Athletics

Tests to prove you're a woman are coming to professional sports.

Before the next World Athletics Championships, you have to pass this test, as the Catalans who aspire to be in Tokyo have already done.

Semenya will be able to compete again as a woman if she takes medication.
08/08/2025
3 min

BarcelonaA few days ago, Tarragona hosted the Spanish Athletics Championships. It seemed like a normal championship, like any other, but the schedule for the 20 women participating was somewhat different from other editions. Before their debut, they had to go through a room at the Natalia Rodríguez track at the Campclar complex. There, doctors from the Royal Spanish Athletics Federation were waiting for them to perform a short test: they had to swipe a stick inside their mouths for a few seconds to obtain a saliva sample, which was then sent to a laboratory. Easier than testing in the time of COVID-19. The reason? To determine if these athletes can compete as women.

A few months ago, the president of the International Association of Athletics Federations, British Sebastian Coe, announced that World Athletics would require all athletes who want to compete in the women's category to undergo a test that guarantees their body is that of a woman. In other words, to verify whether their biological sex matches their gender. Athletes must undergo this test, called SRY, which looks for the presence of the biological male chromosome just once during their career.
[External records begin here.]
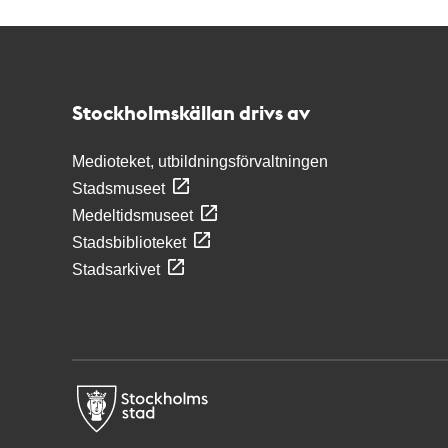
Kontakt
Stockholmskällan
Stockholmskällan drivs av
Medioteket, utbildningsförvaltningen
Stadsmuseet
Medeltidsmuseet
Stadsbiblioteket
Stadsarkivet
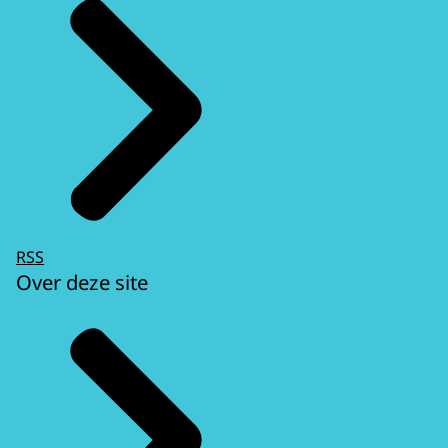
RSS
Over deze site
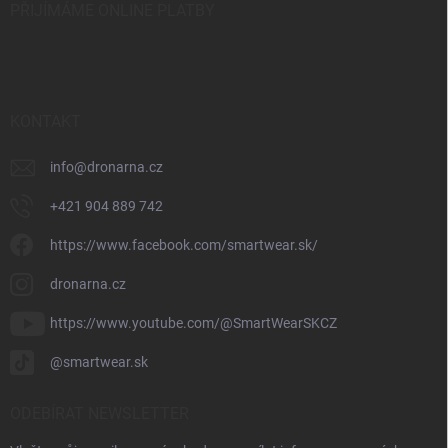
PŘIJÍMÁME ONLINE PLATBY
KONTAKT
info
@
dronarna.cz
+421 904 889 742
https://www.facebook.com/smartwear.sk/
dronarna.cz
https://www.youtube.com/@SmartWearSKCZ
@smartwear.sk
ODEBÍRAT NEWSLETTER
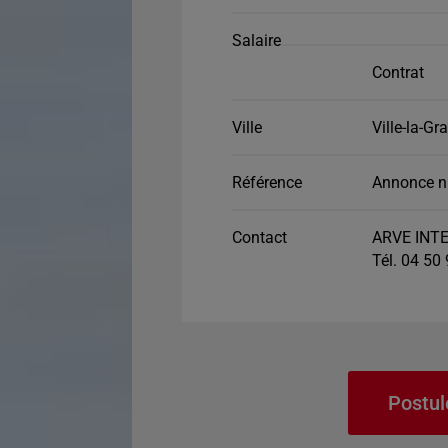
Salaire
Contrat
Ville
Ville-la-Gr
Référence
Annonce n
Contact
ARVE INT
Tél. 04 50
Postul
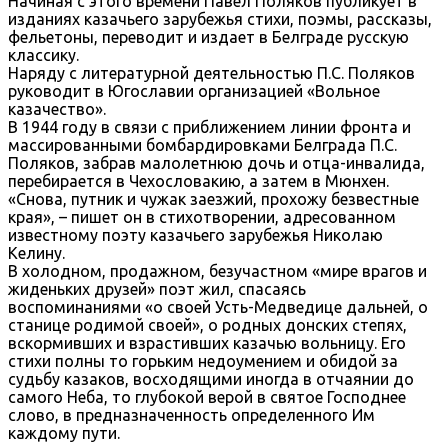
Начиная с этого времени Павел Поляков публикует в
изданиях казачьего зарубежья стихи, поэмы, рассказы,
фельетоны, переводит и издает в Белграде русскую
классику.
Наряду с литературной деятельностью П.С. Поляков
руководит в Югославии организацией «Вольное
казачество».
В 1944 году в связи с приближением линии фронта и
массированными бомбардировками Белграда П.С.
Поляков, забрав малолетнюю дочь и отца-инвалида,
перебирается в Чехословакию, а затем в Мюнхен.
«Снова, путник и чужак заезжий, прохожу безвестные
края», – пишет он в стихотворении, адресованном
известному поэту казачьего зарубежья Николаю
Келину.
В холодном, продажном, безучастном «мире врагов и
жиденьких друзей» поэт жил, спасаясь
воспоминаниями «о своей Усть-Медведице дальней, о
станице родимой своей», о родных донских степях,
вскормивших и взрастивших казачью вольницу. Его
стихи полны то горьким недоумением и обидой за
судьбу казаков, восходящими иногда в отчаянии до
самого Неба, то глубокой верой в святое Господнее
слово, в предназначенность определенного Им
каждому пути.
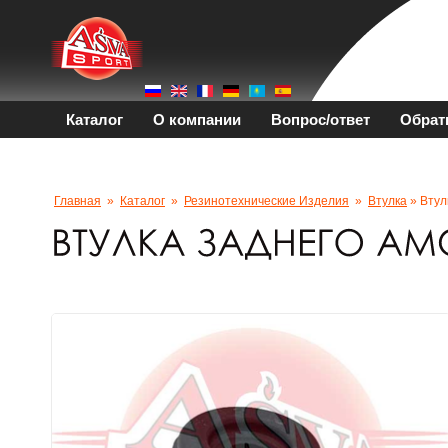
Каталог
О компании
Вопрос/ответ
Обрат
Главная
»
Каталог
»
Резинотехнические Изделия
»
Втулка
» Втул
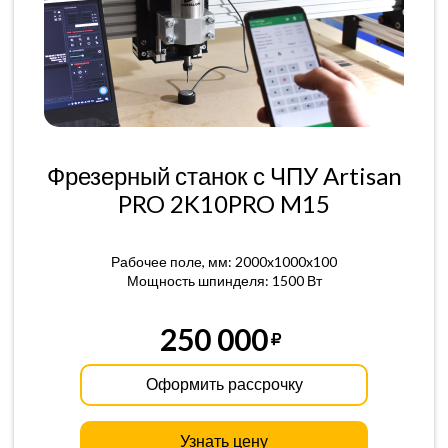
Фрезерный станок с ЧПУ Artisan
PRO 2K10PRO M15
Рабочее поле, мм: 2000x1000x100
Мощность шпинделя: 1500 Вт
250 000
Оформить рассрочку
Узнать цену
"It will be a very clear process. It is non-invasive and required by medical standards after consulting up to 70 experts from various disciplines. Preserving the integrity of women's competition is a fundamental principle of athletics," Coe argued a few months ago. The Briton, who lost the race to be elected president of the International Olympic Committee, wants to avoid more cases of women competing like that of South African Caster Semenya, Olympic gold medalist in the 800 meters in 2012 and 2016. After becoming world champion in 2009, she was forced to undergo a competition to determine whether everything would be subject to a test yet to be determined. The tests determined that Semenya had XY chromosomes, the typical male pattern, and was one of several "biologically male athletes with female gender identities," meaning she had to lower her testosterone levels to compete.
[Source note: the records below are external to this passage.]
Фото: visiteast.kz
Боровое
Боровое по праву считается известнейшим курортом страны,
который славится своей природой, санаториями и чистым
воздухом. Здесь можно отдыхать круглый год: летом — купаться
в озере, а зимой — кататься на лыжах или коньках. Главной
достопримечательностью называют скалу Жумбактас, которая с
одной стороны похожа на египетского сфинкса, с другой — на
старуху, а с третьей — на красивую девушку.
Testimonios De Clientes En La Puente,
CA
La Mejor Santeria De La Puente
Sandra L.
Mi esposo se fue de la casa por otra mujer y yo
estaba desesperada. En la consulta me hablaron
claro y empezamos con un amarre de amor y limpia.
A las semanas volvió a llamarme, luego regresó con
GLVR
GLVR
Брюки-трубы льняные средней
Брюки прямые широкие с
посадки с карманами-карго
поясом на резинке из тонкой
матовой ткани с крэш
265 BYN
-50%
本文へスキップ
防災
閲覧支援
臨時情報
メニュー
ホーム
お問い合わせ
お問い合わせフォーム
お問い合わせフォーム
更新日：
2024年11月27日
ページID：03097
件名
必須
From Caster Semenya to Imane Khelif and Yu-ting

The issue of athletes' gender has dominated the sports agenda in recent months. The Donald Trump administration, which will be in power when the 2028 Summer Games are held in Los Angeles, has placed considerable emphasis on this issue, and has influenced the discourse of the new IOC president. Kirsty Coventry, who said it "would be unfair" that transgender athletes could compete alongside women. A few days ago, Trump announced that, ahead of the upcoming Games, there is a possibility that female athletes will undergo gender verification testing. "I think there will be a very strong type of testing. And if the result is not adequate, they will not participate in the Olympic Games," he said. His statement comes after cases that sparked heated debate in Olympic boxing, such as that of Algerian Imane Khelif and Taiwanese Lin Yu-ting.

In athletics, the new regulations go into effect on September 1st, just before the World Championships in Tokyo, scheduled for the 13th of the same month. Hence, athletes with a chance of qualifying for the World Championships have been undergoing testing on five continents at the national championships. Once each athlete receives their results, she herself updates them on an encrypted platform created by World Athletics, where international medical services verify that they have passed the test.
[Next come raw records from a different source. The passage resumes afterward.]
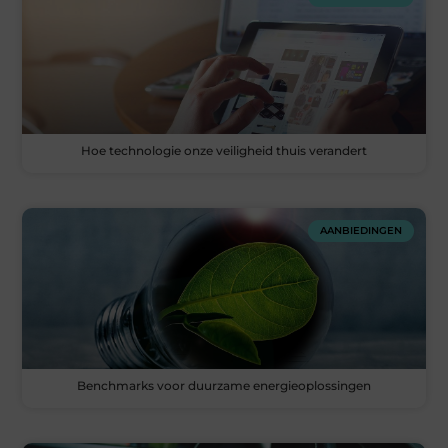
Hoe technologie onze veiligheid thuis verandert
AANBIEDINGEN
Benchmarks voor duurzame energieoplossingen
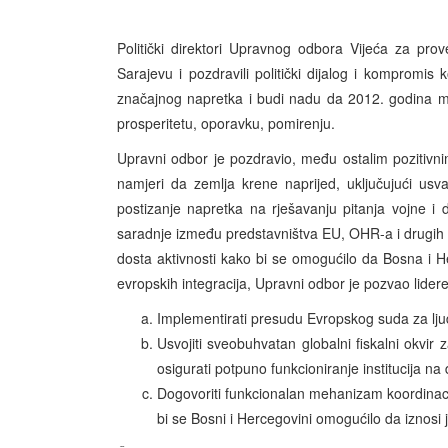
Politički direktori Upravnog odbora Vijeća za pr
Sarajevu i pozdravili politički dijalog i kompromis 
značajnog napretka i budi nadu da 2012. godina mo
prosperitetu, oporavku, pomirenju.
Upravni odbor je pozdravio, među ostalim pozitivnim
namjeri da zemlja krene naprijed, uključujući usv
postizanje napretka na rješavanju pitanja vojne i
saradnje između predstavništva EU, OHR-a i drugih
dosta aktivnosti kako bi se omogućilo da Bosna i H
evropskih integracija, Upravni odbor je pozvao lid
Implementirati presudu Evropskog suda za ljud
Usvojiti sveobuhvatan globalni fiskalni okvir
osigurati potpuno funkcioniranje institucija 
Dogovoriti funkcionalan mehanizam koordinacij
bi se Bosni i Hercegovini omogućilo da iznosi 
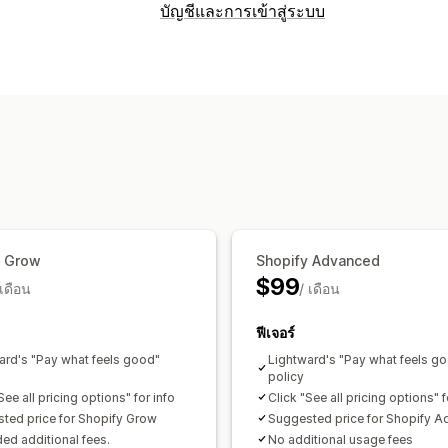
บัญชีและการเข้าสู่ระบบ
การเข้าสู่ระบบของลูกค้า
การยืนยันอีเมล
การจัดการบัญชี
การติดแท็ก
ช่องที่กำหนดเอง
การควบคุมการเข้าถึง
จำกัดการเข้าถึง
ซ่อนเนื้อหา
ล็อคหน้า
ก
กฎที่กำหนดเอง
y Grow
Shopify Advanced
$99
 เดือน
/ เดือน
ฟีเจอร์
ard's "Pay what feels good"
Lightward's "Pay what feels g
policy
See all pricing options" for info
Click "See all pricing options" f
ted price for Shopify Grow
Suggested price for Shopify 
ed additional fees.
No additional usage fees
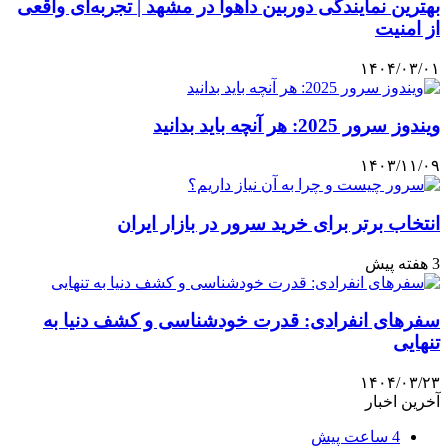
بهترین نمایندگی دوربین داهوا در مشهد | تجربه‌ای واقعی
از امنیت
۱۴۰۴/۰۳/۰۱
ویندوز سرور 2025: هر آنچه باید بدانید
۱۴۰۳/۱۱/۰۹
انتخاب برتر برای خرید سرور در بازار ایران
3 هفته پیش
سفرهای انفرادی: قدرت خودشناسی و کشف دنیا به
تنهایی
۱۴۰۴/۰۳/۲۳
آخرین اخبار
4 ساعت پیش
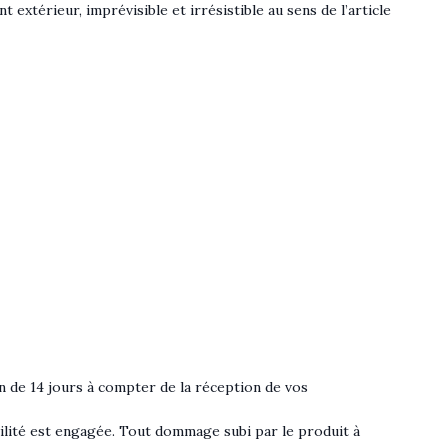
extérieur, imprévisible et irrésistible au sens de l’article
n de 14 jours à compter de la réception de vos
bilité est engagée. Tout dommage subi par le produit à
The mockery of María José Díaz

If a woman has a negative result, she can request a second test, which would be performed by a different laboratory. If the results continue to be contrary to her interests, she would be excluded from competition, although she could be reinstated if she receives hormone treatments. "It's a complicated matter, and I don't have all the information on the matter. But if in the end nature has endowed an athlete with this uniqueness in her genes, I don't think it's her fault," said sprinter Maribel Pérez. "I don't have all the information on the matter; it's complex. I don't know why it was done. These are the regulations of world athletics, and they must be complied with, nothing more," commented Catalan 1,500-meter champion Esther Guerrero. Some athletes consulted by ARA admitted that they could understand the tests, but found them very intrusive. Soria-based runner Marta Pérez, for example, wrote on the website. Runner's World that "it's a very invasive test, because you wouldn't otherwise do it in your private life."

Gender verification tests are not new in international athletics. They were already being carried out in the 1950s, consisting of physical examinations, when a woman with a masculine appearance competed. But at the end of the 20th century, these tests stopped being carried out until the Semenya case, when a heated debate arose. After the Paris Games, the debate has escalated to the current policies, which can involve psychological or social punishment for athletes who are women but are excluded from competitions for having an organism that produces testosterone, even though it has neither anabolic nor androgenic effects, as happened to the Spanish athlete in the 1980s. An athlete born a woman, with a woman's body, who, because of her high testosterone levels, saw how the press labeled her a man and had to endure ridicule in a long struggle to prove what she already knew: that she was a woman.